This question investigates a correlation between variables in a population and is not a cause-and-effect question. The explanatory variable is tutoring, and the response variable is the performance.

Practice: Confounding Variable Definition

Practice: Cause-and-Effect or Correlation

Do individuals with higher educational attainment tend to earn higher salaries?

Determine if the question is a cause-and-effect question?
What are the explanatory and response variables?
If a student want to study this question, what type of statistical study can be used? What kind of conclusion can be drawn?

Practice: Correlation or Causation

14 Principles of Experimental Design

Direct control: Participants are placed into two groups: control group (no treatment), treatment group (receives treatment).
- Purpuse: Reduce the influence of extraneous variables.
Randomization (random assignment): Participants are placed into groups by chance.
- Purpose: Reduce the impact of chance differences between groups. Randomization makes groups similar on average in both seen and unseen factors.
Replication: Use enough subjects in each group, and ensure the study can be repeated.
- Purpose: A single study, especially with a small sample, may produce results by chance. Replication helps confirm that the treatment effect is real.
Blocking: Group similar participants into blocks based on a factor known to affect the outcome (e.g., age, prior skill). Then randomize within each block.
- Purpose: Reduce variation from known influential factors.

15 Strategies for Direct Control

Placebo: A fake treatment with no active ingredient.

Placebo effect: Participants report improvement simply because they believe they received real treatment.

Purpose:: Reduce or measure the placebo effect so it does not distort the results.
Blinding: Keep people unaware of which treatment they receive.
- Single-blind: Participants do not know their group.
- Double-blind: Neither participants nor the researchers who interact with them or measure outcomes know the group assignments.
Purpose: Prevent bias in behavior, reporting, and measurement.

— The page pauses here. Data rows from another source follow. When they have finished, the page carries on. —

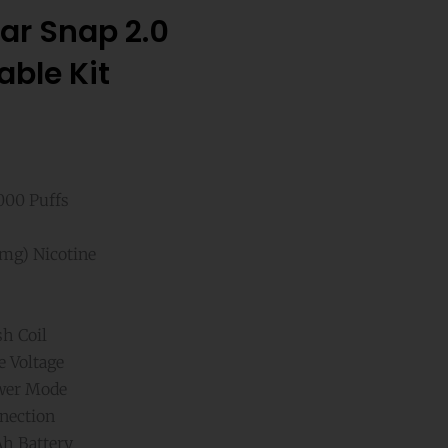
ar Snap 2.0
able Kit
,000 Puffs
mg) Nicotine
h Coil
e Voltage
wer Mode
nection
h Battery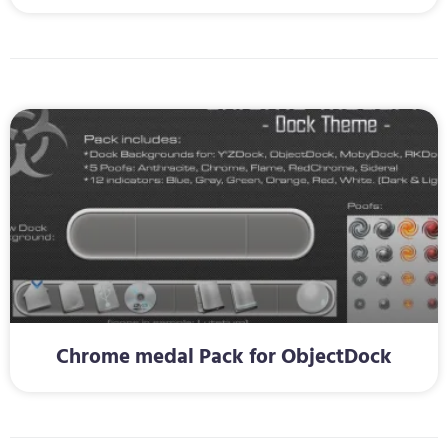
Chrome medal Pack for ObjectDock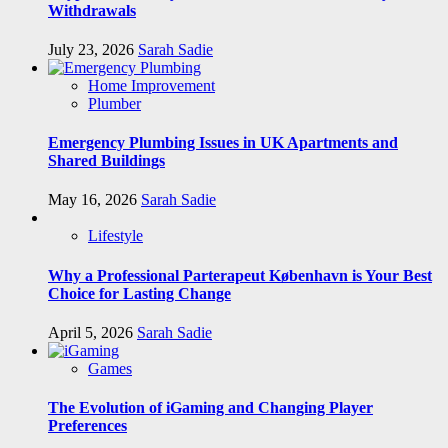
Withdrawals
July 23, 2026
Sarah Sadie
Home Improvement
Plumber
Emergency Plumbing Issues in UK Apartments and
Shared Buildings
May 16, 2026
Sarah Sadie
Lifestyle
Why a Professional Parterapeut København is Your Best
Choice for Lasting Change
April 5, 2026
Sarah Sadie
Games
The Evolution of iGaming and Changing Player
Preferences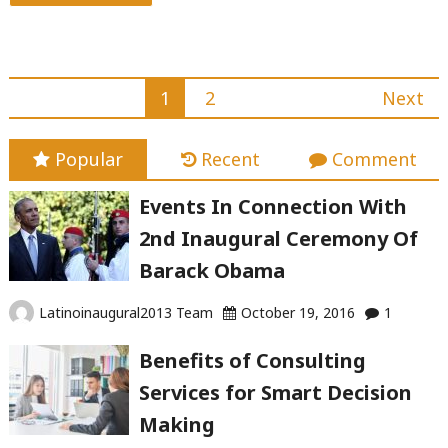
"The
best
five
Posts
1
2
Next
traits
navigation
for
Popular
Recent
Comment
winning
grass-
Events In Connection With
root
2nd Inaugural Ceremony Of
championships"
Barack Obama
Latinoinaugural2013 Team
October 19, 2016
1
Benefits of Consulting
Services for Smart Decision
Making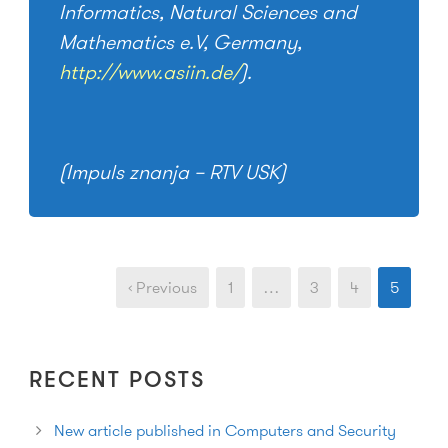
Informatics, Natural Sciences and
Mathematics e.V, Germany,
http://www.asiin.de/
).
(Impuls znanja – RTV USK)
‹ Previous
1
…
3
4
5
RECENT POSTS
New article published in Computers and Security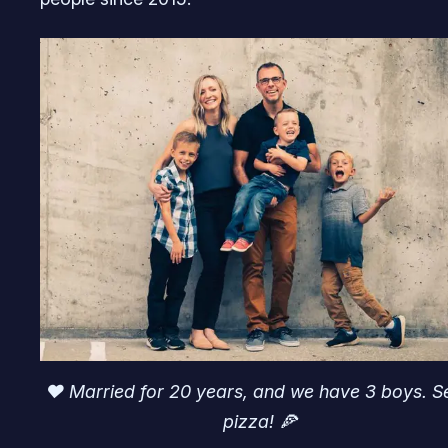
♥️ Married for 20 years, and we have 3 boys. S
pizza! 🍕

16 Mini‑example of Experimental Design

Goal: Test a new reading app for college students.

Block by class period (morning vs. afternoon).
Within each block, randomly assign students to app or no app.
Use many students per group.
Instructors and students do not know which version is “new” vs. “standard” (blinding, if possible).

17 Example: Does the Study Support the Conclusion?

Example: A researcher studies the medical records of 500 randomly selected patients. Based on the information in the records, he divides the patients into two groups: those given the recommendation to take an aspirin every day and those with no such recommendation. He reports the percentage of each group that developed heart disease.
Determine whether the study supports the conclusion that taking aspirin lowers the risk of heart attacks.

Answer: The conclusion claims a cause-and-effect relationship. To answer the question, we need an experimental study. However, the study has no control on data which makes it inappropriate.

18 Example: Is the Conclusion Appropriate?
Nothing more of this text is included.